Instructions for the task:
Omit all pictures. Quote the lines from the one with "Girl, 15, drowns at Lake Pleasant" through the end of the listing below, exactly as they appear.

Supplied material:
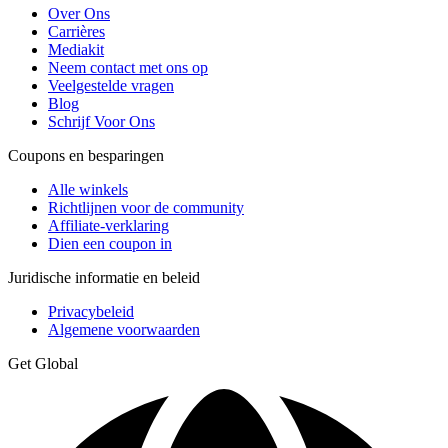
Over Ons
Carrières
Mediakit
Neem contact met ons op
Veelgestelde vragen
Blog
Schrijf Voor Ons
Coupons en besparingen
Alle winkels
Richtlijnen voor de community
Affiliate-verklaring
Dien een coupon in
Juridische informatie en beleid
Privacybeleid
Algemene voorwaarden
Get Global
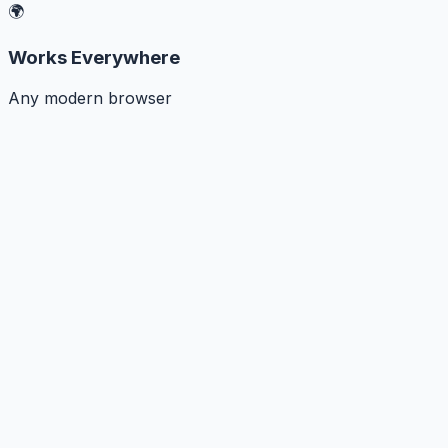
🌍
Works Everywhere
Any modern browser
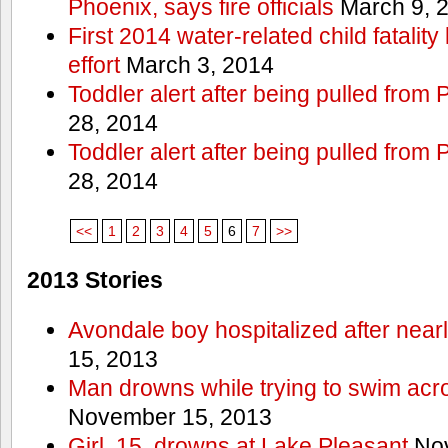
Phoenix, says fire officials
March 9, 
First 2014 water-related child fatalit
effort
March 3, 2014
Toddler alert after being pulled from
28, 2014
Toddler alert after being pulled from
28, 2014
<<
1
2
3
4
5
6
7
>>
2013 Stories
Avondale boy hospitalized after near
15, 2013
Man drowns while trying to swim acro
November 15, 2013
Girl, 15, drowns at Lake Pleasant
Nov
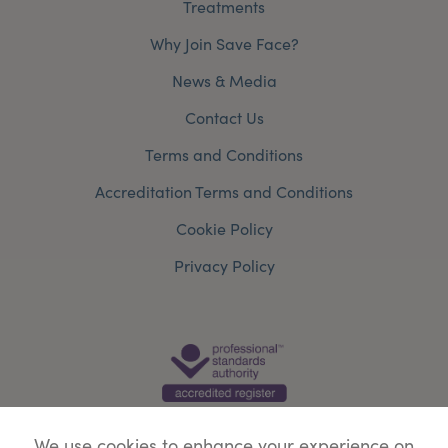
Treatments
Why Join Save Face?
News & Media
Contact Us
Terms and Conditions
Accreditation Terms and Conditions
Cookie Policy
Privacy Policy
We use cookies to enhance your experience on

Solved exercise:
Girl, 15, drowns at Lake Pleasant
Nov
Treatments
Why Join Save Face?
News & Media
Contact Us
Terms and Conditions
Accreditation Terms and Conditions
Cookie Policy
Privacy Policy
We use cookies to enhance your experience on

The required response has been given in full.